SCM

[#2157] required, optional and NA.

Date:
2012-07-19 19:34
Priority:
3
State:
Open
Submitted by:
Jeroen Ooms (jeroenooms)
Assigned to:
Nobody (None)
Hardware:
None
Product:
None
Operating System:
None
Component:
None
Version:
None
Severity:
None
Resolution:
None
URL:
Summary:
required, optional and NA.

Detailed description
Mailed some of this earlier, just reposting it here to make sure it doesn't get lost. Some suggestions for improvements:

(1) It seems that the required / optional flag is largely ignored:

> jeroen <- new(Person)
> jeroen$name
[1] ""
> jeroen$id
[1] 0
> serialize(jeroen, NULL)
raw(0)

Two things are somewhat unexpected:

- Even though the 'name' and 'id' fields have not been set, the getter return actual values "" and 0. Better might be NULL. For booleans a non-set value is indistinguishable from FALSE.
- I would have expected that the object won't serialize until all required properties are set. However there is no warning or error at all when a required field is omitted.


(2) Unlike R, protobuf has no concept of NA for types other than double. Hence when a user tries to serialize an R vector of e.g type Logical or Character to repeated bool or string, it should at the very least give a warning I think.
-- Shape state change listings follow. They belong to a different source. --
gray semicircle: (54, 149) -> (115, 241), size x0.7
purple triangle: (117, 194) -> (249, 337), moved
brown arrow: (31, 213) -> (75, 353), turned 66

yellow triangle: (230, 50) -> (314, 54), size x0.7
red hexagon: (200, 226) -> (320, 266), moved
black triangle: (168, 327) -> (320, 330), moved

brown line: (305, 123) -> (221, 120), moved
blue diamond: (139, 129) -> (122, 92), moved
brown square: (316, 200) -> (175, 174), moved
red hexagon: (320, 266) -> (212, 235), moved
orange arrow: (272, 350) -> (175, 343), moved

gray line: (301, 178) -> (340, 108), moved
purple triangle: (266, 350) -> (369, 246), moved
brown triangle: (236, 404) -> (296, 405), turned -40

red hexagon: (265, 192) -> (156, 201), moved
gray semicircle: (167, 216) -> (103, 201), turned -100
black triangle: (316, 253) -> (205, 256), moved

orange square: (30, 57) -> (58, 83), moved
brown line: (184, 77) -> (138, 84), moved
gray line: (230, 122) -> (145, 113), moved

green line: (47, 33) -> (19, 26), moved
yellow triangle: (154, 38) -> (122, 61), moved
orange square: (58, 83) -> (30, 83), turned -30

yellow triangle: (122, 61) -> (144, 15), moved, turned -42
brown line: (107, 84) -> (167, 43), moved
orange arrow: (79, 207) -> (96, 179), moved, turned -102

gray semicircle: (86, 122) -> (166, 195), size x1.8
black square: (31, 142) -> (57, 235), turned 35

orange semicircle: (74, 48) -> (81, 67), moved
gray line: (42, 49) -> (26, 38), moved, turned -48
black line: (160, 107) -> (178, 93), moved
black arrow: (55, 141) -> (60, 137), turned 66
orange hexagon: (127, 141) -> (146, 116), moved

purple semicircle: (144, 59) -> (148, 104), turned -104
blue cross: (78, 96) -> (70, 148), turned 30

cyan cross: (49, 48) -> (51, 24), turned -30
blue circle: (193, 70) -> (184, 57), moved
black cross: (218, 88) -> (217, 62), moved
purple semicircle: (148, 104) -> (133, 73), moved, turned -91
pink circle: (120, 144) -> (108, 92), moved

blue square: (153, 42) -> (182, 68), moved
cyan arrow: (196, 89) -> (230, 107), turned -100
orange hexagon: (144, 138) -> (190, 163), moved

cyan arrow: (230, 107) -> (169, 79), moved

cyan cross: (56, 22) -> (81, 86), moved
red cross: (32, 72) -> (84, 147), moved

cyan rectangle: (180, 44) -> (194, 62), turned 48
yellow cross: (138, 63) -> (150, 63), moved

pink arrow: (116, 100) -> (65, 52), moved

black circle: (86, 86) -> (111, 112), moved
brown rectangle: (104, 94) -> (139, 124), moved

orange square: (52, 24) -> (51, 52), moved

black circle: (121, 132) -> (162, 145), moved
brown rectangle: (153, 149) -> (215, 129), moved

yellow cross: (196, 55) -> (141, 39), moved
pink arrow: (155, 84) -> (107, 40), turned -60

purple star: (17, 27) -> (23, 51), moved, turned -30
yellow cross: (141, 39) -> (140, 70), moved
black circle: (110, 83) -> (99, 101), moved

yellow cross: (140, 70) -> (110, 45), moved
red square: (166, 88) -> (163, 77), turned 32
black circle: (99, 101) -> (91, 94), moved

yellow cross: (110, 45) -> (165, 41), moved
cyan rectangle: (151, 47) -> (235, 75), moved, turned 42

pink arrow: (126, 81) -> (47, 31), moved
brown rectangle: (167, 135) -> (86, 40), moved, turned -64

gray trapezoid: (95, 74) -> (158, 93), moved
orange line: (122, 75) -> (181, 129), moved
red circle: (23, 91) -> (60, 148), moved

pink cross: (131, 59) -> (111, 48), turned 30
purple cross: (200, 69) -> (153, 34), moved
Especially for bool it is unfortunate because a NA gets converted to TRUE. E.g

message Logical {
repeated bool value = 1;
}

> mybuf <- new(Logical, value=c(TRUE, FALSE, NA))
> mybuf$value
[1] TRUE FALSE TRUE



Comments:

Message  ↓
Date: 2013-07-12 08:13
Sender: Murray Stokely

Just wanted to provide an update.

For #1 serialize(jeroen, NULL) now returns a proper R error if the jeroen object is not properly initialized instead of returning an empty raw vector.

The name and ID fields that have not been sent yet will still return "" and 0 by default, but you can use has to see if they are set.

For the new extensions support, where we don't have to worry about breaking backwards compatibility, I made getExtension("foo") return NULL if "foo" hasn't been set yet. Perhaps we can move to this in a future release for fields as well, possibly with an option to control this behavior.

For (2), we've also implemented a check for this now. You get an error message if you try to assign an NA to a proto bool value.

All of these fixes are in the SVN version and we should do a new release for CRAN sometime soon.

Date: 2012-08-09 20:36
Sender: Jeroen Ooms

Thanks for looking at this. The first issue still stands though, the 'getters' return values even if they are not initialized. This seems a bit risky. Better might be to return NULL for non-initialized values.

> test <- new(Person)
> test$isInitialized()
[1] FALSE
> test$name
[1] ""
> test$id
[1] 0

Also is there any methods of finding out which fields exactly are uninitialized? In case of a complex message it might be useful to have a more informative error, when some required fields are missing.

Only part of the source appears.